··· DATA EXTRACTS

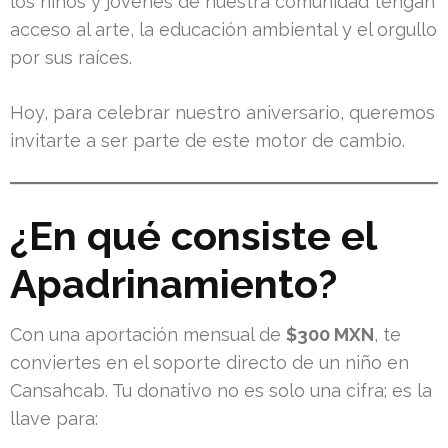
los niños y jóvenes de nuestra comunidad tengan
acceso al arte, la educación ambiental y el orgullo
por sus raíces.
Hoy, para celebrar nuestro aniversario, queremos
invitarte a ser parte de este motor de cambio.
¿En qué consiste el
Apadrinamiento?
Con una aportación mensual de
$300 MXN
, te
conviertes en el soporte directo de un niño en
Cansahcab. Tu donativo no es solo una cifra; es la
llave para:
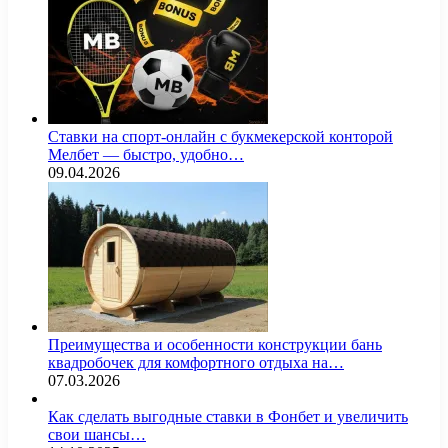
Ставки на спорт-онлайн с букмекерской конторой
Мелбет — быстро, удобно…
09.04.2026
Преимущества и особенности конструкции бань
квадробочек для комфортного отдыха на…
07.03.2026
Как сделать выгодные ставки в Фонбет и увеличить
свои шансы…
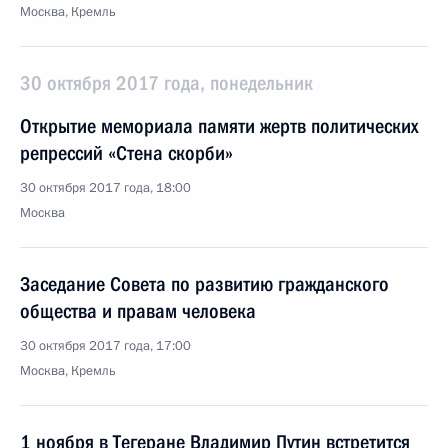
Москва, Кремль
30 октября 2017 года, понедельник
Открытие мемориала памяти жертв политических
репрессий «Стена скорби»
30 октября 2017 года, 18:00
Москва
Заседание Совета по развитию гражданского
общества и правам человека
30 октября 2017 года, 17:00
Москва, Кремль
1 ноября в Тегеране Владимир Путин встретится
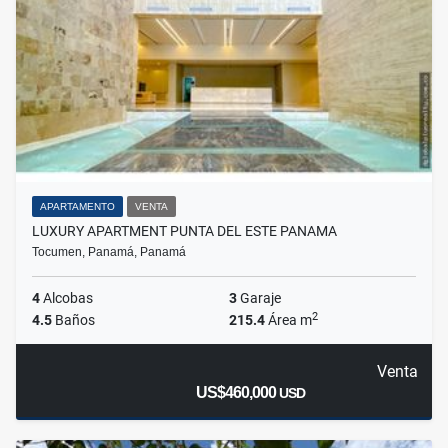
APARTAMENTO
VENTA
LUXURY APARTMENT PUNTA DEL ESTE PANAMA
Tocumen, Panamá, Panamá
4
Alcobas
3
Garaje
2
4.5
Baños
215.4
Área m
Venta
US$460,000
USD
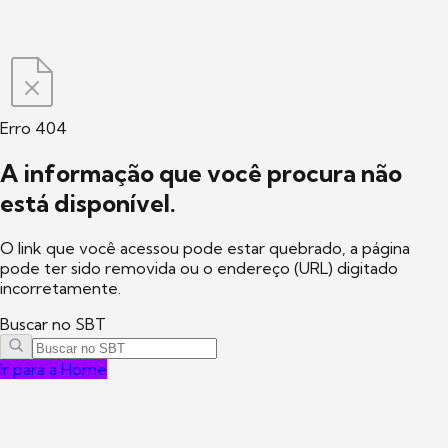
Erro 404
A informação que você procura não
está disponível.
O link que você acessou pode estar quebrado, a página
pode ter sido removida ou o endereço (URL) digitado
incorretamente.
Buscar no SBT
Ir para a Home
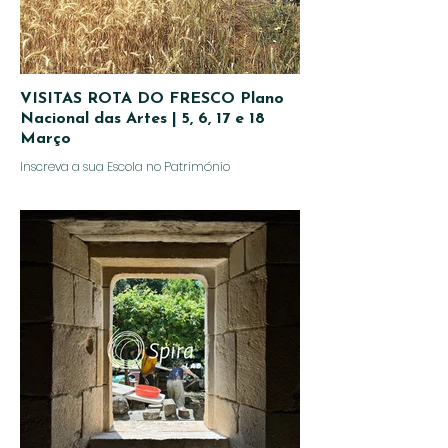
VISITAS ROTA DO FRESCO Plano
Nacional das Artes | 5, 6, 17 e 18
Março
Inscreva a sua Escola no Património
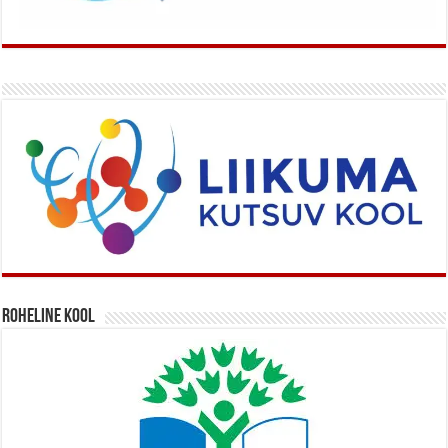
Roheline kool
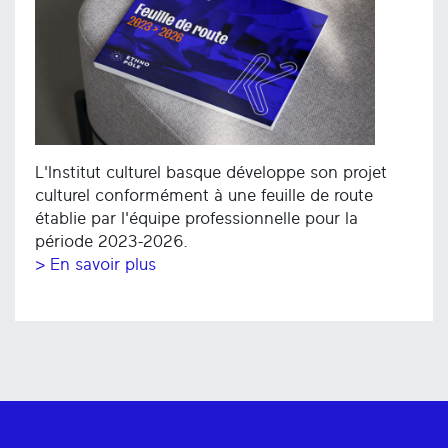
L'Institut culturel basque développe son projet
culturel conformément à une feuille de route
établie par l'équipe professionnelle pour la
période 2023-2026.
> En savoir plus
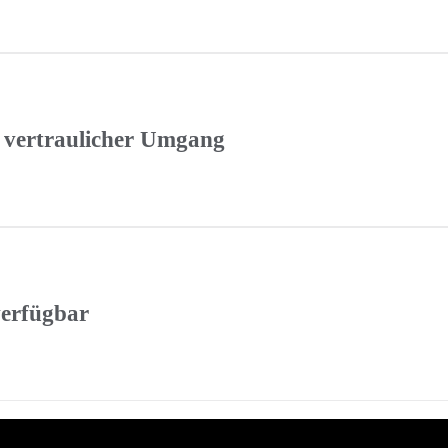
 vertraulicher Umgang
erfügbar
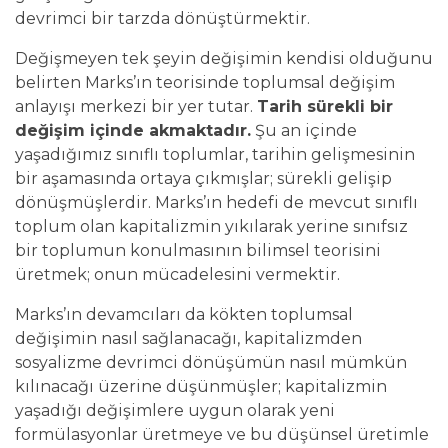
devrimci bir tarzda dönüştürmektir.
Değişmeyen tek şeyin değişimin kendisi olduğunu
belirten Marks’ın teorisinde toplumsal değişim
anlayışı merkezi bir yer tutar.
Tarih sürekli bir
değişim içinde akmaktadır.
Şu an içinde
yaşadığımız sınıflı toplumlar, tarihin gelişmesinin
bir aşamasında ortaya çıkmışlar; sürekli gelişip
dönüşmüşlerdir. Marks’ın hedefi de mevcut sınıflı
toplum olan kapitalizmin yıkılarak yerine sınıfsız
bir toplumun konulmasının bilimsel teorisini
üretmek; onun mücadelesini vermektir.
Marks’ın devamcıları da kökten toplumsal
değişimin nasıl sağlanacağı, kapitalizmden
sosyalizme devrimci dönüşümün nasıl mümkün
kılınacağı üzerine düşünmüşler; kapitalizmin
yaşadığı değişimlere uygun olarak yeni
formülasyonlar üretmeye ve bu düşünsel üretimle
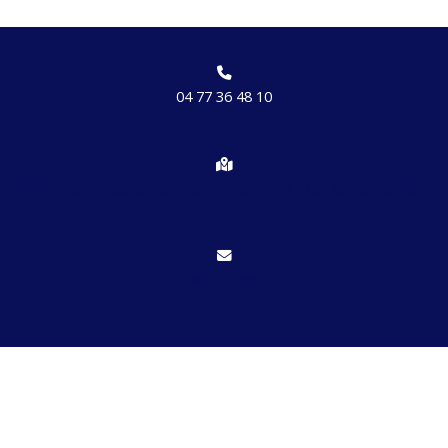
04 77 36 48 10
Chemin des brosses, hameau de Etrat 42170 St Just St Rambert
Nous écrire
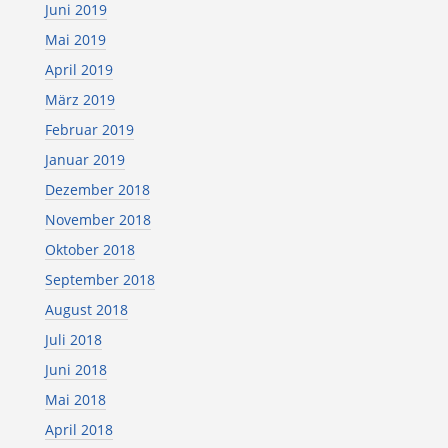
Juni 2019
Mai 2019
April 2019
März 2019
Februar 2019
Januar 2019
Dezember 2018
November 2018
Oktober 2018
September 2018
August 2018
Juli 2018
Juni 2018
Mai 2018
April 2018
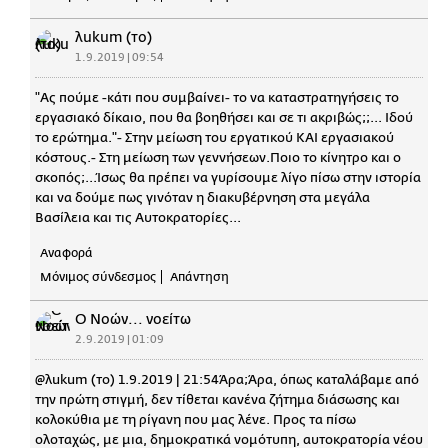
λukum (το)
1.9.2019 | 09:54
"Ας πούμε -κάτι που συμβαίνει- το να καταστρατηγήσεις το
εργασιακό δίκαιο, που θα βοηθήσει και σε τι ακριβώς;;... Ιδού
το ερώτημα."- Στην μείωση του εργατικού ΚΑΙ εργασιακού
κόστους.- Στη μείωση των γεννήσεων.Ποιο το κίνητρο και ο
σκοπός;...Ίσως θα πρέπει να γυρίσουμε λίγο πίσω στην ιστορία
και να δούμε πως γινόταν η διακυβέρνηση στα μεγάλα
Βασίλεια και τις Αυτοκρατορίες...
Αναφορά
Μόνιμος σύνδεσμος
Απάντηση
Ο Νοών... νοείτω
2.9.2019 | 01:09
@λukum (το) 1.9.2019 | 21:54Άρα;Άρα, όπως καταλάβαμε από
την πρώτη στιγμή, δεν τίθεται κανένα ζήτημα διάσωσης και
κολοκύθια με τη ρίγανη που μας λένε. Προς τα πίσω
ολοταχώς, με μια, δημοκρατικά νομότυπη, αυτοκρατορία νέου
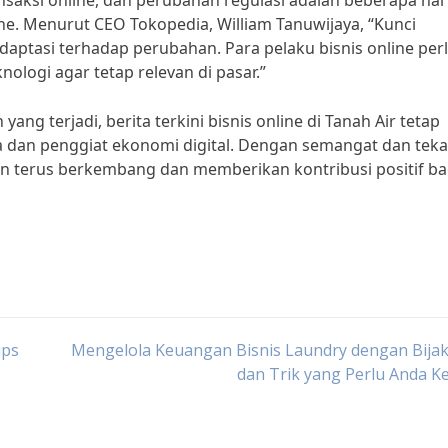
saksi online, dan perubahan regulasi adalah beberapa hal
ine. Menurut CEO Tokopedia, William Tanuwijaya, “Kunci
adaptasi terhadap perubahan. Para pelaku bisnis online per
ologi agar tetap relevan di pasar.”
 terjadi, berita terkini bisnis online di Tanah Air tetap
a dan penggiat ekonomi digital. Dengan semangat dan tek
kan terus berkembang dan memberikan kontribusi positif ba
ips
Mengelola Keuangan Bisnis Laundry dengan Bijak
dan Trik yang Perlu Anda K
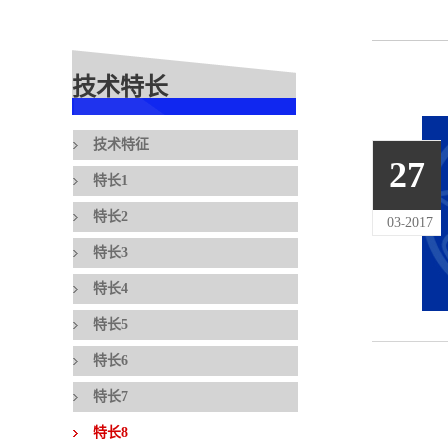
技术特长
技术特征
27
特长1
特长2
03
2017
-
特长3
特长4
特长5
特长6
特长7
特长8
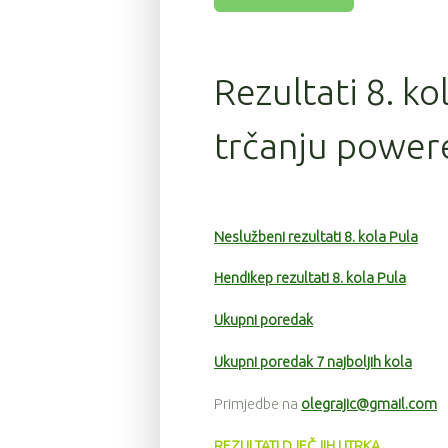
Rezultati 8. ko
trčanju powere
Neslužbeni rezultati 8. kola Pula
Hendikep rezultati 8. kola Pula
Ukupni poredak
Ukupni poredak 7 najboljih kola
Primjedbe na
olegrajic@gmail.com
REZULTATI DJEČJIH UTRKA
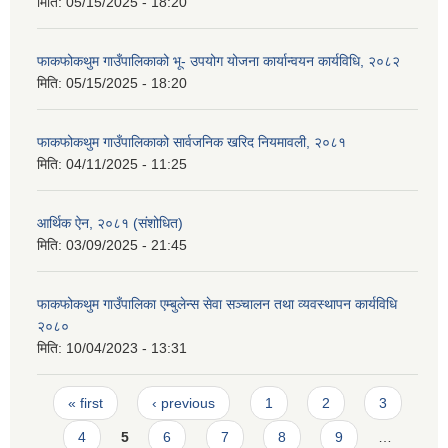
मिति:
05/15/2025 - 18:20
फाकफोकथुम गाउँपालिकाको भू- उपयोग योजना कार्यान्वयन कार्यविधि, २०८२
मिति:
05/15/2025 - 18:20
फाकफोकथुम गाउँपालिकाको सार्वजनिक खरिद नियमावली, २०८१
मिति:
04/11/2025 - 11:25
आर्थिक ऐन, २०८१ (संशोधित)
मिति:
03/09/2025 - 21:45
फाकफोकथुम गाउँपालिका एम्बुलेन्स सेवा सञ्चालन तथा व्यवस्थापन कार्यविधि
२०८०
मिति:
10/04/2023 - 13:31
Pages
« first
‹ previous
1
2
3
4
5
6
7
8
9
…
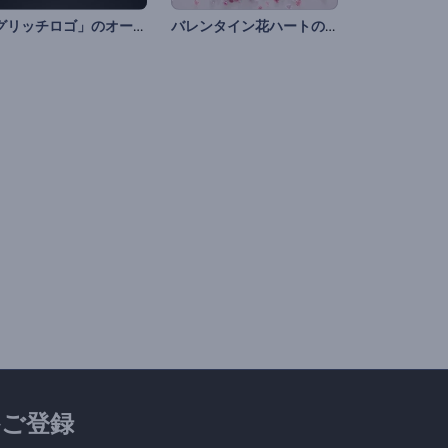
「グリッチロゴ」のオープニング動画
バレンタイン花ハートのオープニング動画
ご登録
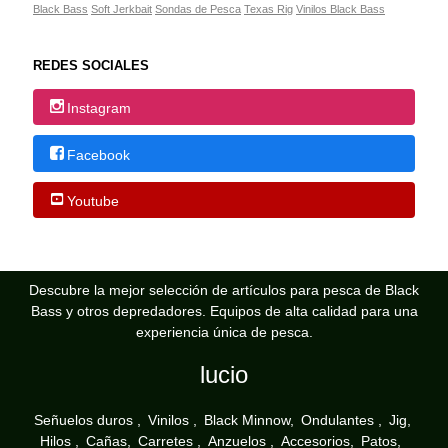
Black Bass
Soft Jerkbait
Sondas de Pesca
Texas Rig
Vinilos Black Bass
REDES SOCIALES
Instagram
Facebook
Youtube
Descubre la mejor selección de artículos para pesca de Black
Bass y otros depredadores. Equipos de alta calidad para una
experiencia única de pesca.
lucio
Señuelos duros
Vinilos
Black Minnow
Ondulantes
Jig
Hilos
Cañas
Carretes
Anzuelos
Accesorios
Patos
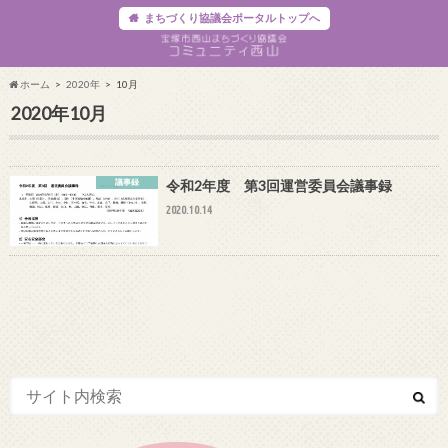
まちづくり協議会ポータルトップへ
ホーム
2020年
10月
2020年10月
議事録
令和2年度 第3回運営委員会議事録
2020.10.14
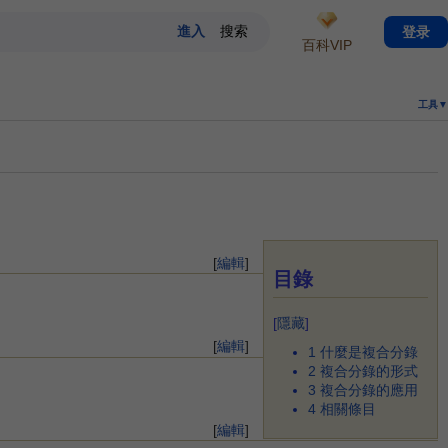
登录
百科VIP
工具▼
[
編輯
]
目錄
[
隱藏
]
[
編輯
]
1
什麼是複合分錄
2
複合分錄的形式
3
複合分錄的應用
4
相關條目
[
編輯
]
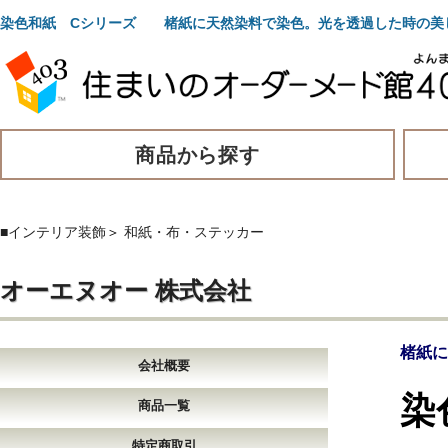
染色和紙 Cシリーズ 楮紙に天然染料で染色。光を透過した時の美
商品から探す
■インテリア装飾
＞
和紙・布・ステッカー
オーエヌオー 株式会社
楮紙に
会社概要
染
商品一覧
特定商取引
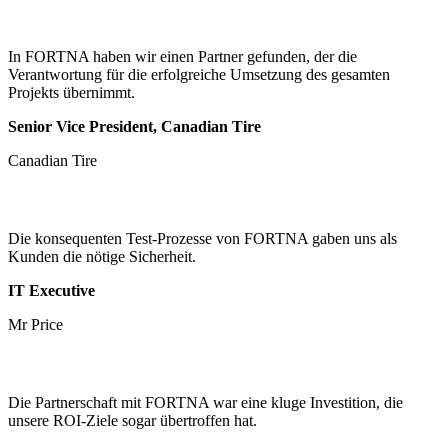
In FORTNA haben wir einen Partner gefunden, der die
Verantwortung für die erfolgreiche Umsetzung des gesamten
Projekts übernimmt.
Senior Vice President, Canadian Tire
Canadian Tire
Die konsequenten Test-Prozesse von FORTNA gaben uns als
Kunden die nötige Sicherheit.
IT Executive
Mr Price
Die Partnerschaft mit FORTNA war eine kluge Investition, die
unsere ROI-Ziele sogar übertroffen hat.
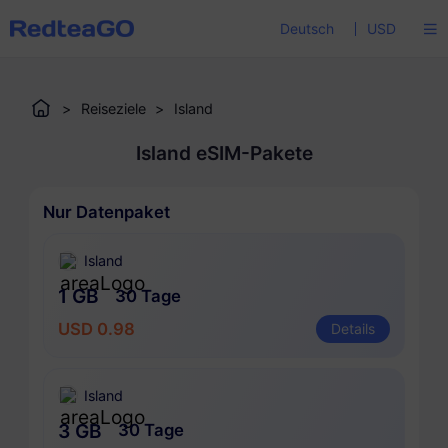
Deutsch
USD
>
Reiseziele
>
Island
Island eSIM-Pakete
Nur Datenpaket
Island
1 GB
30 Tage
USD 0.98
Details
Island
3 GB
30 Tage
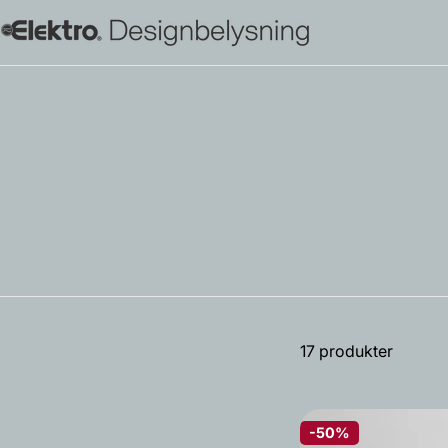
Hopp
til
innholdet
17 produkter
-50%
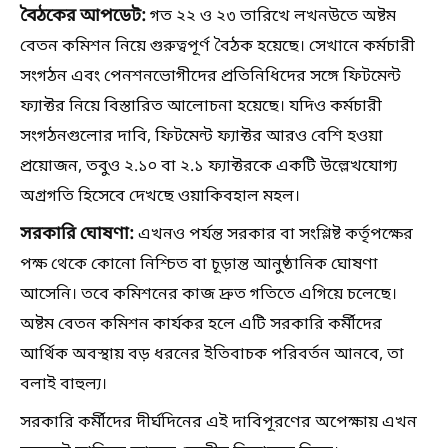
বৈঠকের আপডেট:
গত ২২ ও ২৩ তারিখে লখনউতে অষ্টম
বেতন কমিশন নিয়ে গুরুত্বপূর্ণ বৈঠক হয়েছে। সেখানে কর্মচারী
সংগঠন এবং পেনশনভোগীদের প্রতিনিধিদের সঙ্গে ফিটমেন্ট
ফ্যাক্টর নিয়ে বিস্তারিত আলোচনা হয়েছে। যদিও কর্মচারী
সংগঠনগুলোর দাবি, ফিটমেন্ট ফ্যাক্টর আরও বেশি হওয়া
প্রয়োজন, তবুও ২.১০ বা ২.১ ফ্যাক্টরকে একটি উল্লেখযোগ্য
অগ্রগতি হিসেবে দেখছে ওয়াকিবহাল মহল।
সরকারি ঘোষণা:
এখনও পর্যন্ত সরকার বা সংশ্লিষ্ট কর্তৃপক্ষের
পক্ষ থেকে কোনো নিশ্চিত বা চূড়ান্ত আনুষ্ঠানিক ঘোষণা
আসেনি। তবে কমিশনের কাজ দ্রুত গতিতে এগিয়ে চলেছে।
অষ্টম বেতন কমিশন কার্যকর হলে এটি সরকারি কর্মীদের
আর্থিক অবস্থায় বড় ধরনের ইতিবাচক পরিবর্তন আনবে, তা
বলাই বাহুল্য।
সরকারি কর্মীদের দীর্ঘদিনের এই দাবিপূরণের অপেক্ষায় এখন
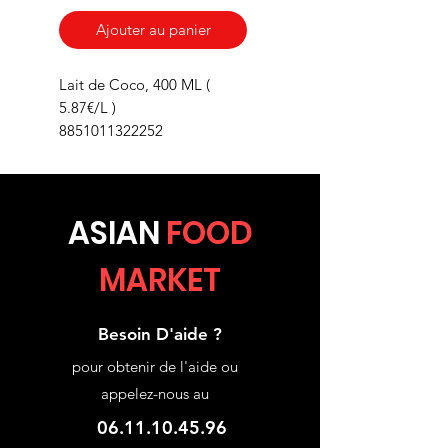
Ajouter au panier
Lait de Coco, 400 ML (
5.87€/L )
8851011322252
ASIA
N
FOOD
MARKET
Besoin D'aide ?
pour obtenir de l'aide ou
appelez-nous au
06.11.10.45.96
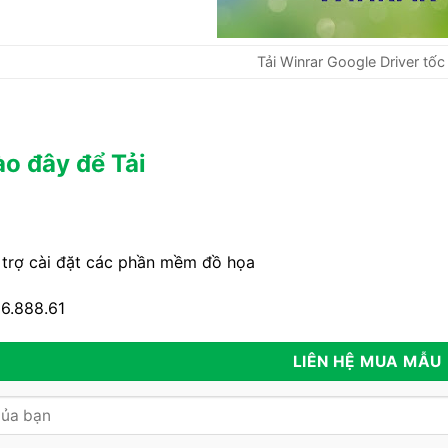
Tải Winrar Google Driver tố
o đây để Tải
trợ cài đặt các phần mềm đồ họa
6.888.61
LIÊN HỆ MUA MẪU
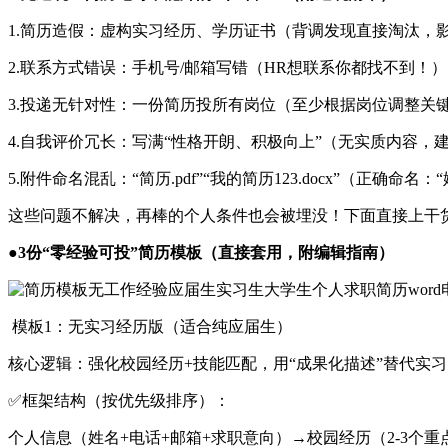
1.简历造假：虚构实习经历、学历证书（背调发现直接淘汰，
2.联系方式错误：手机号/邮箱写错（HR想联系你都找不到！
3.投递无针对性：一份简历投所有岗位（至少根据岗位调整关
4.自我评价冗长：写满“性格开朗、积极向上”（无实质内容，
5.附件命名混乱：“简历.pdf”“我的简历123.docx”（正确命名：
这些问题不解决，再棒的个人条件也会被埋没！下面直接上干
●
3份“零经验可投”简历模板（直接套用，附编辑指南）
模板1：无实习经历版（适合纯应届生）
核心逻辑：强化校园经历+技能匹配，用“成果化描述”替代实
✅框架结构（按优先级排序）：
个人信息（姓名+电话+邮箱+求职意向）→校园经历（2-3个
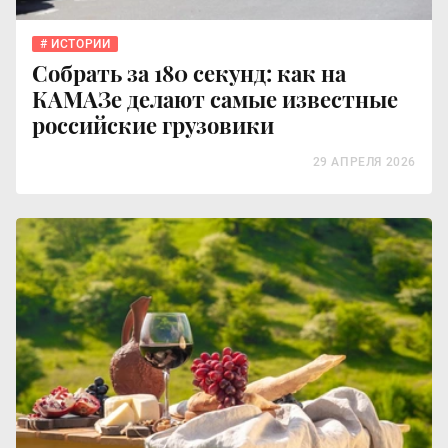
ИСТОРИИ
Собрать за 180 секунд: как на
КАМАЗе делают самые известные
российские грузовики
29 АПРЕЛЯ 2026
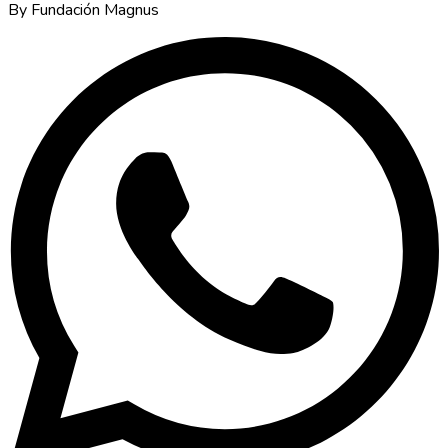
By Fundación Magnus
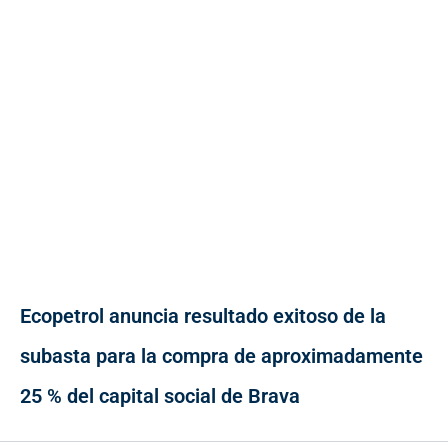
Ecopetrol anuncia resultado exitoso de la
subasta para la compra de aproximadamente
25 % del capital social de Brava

······

▶ **EXERCISE DETAILS**: Skip the pictures. Restate exactly the lines from the start of the entries through the line containing "VISITAS ROTA DO FRESCO Plano", both ends included.

▶ **SOLVED PROBLEM**:
los niños y jóvenes de nuestra comunidad tengan
acceso al arte, la educación ambiental y el orgullo
por sus raíces.
Hoy, para celebrar nuestro aniversario, queremos
invitarte a ser parte de este motor de cambio.
¿En qué consiste el
Apadrinamiento?
Con una aportación mensual de
$300 MXN
, te
conviertes en el soporte directo de un niño en
Cansahcab. Tu donativo no es solo una cifra; es la
llave para:
Ставки на спорт-онлайн с букмекерской конторой
Мелбет — быстро, удобно…
09.04.2026
Преимущества и особенности конструкции бань
квадробочек для комфортного отдыха на…
07.03.2026
Как сделать выгодные ставки в Фонбет и увеличить
свои шансы…
Москва, Кремль
30 октября 2017 года, понедельник
Открытие мемориала памяти жертв политических
репрессий «Стена скорби»
30 октября 2017 года, 18:00
Москва
Заседание Совета по развитию гражданского
общества и правам человека
30 октября 2017 года, 17:00
Москва, Кремль
1 ноября в Тегеране Владимир Путин встретится
APARTAMENTO
VENTA
LUXURY APARTMENT PUNTA DEL ESTE PANAMA
Tocumen, Panamá, Panamá
4
Alcobas
3
Garaje
2
4.5
Baños
215.4
Área m
Venta
US$460,000
USD
Erro 404
A informação que você procura não
está disponível.
O link que você acessou pode estar quebrado, a página
pode ter sido removida ou o endereço (URL) digitado
incorretamente.
Buscar no SBT
Ir para a Home
VISITAS ROTA DO FRESCO Plano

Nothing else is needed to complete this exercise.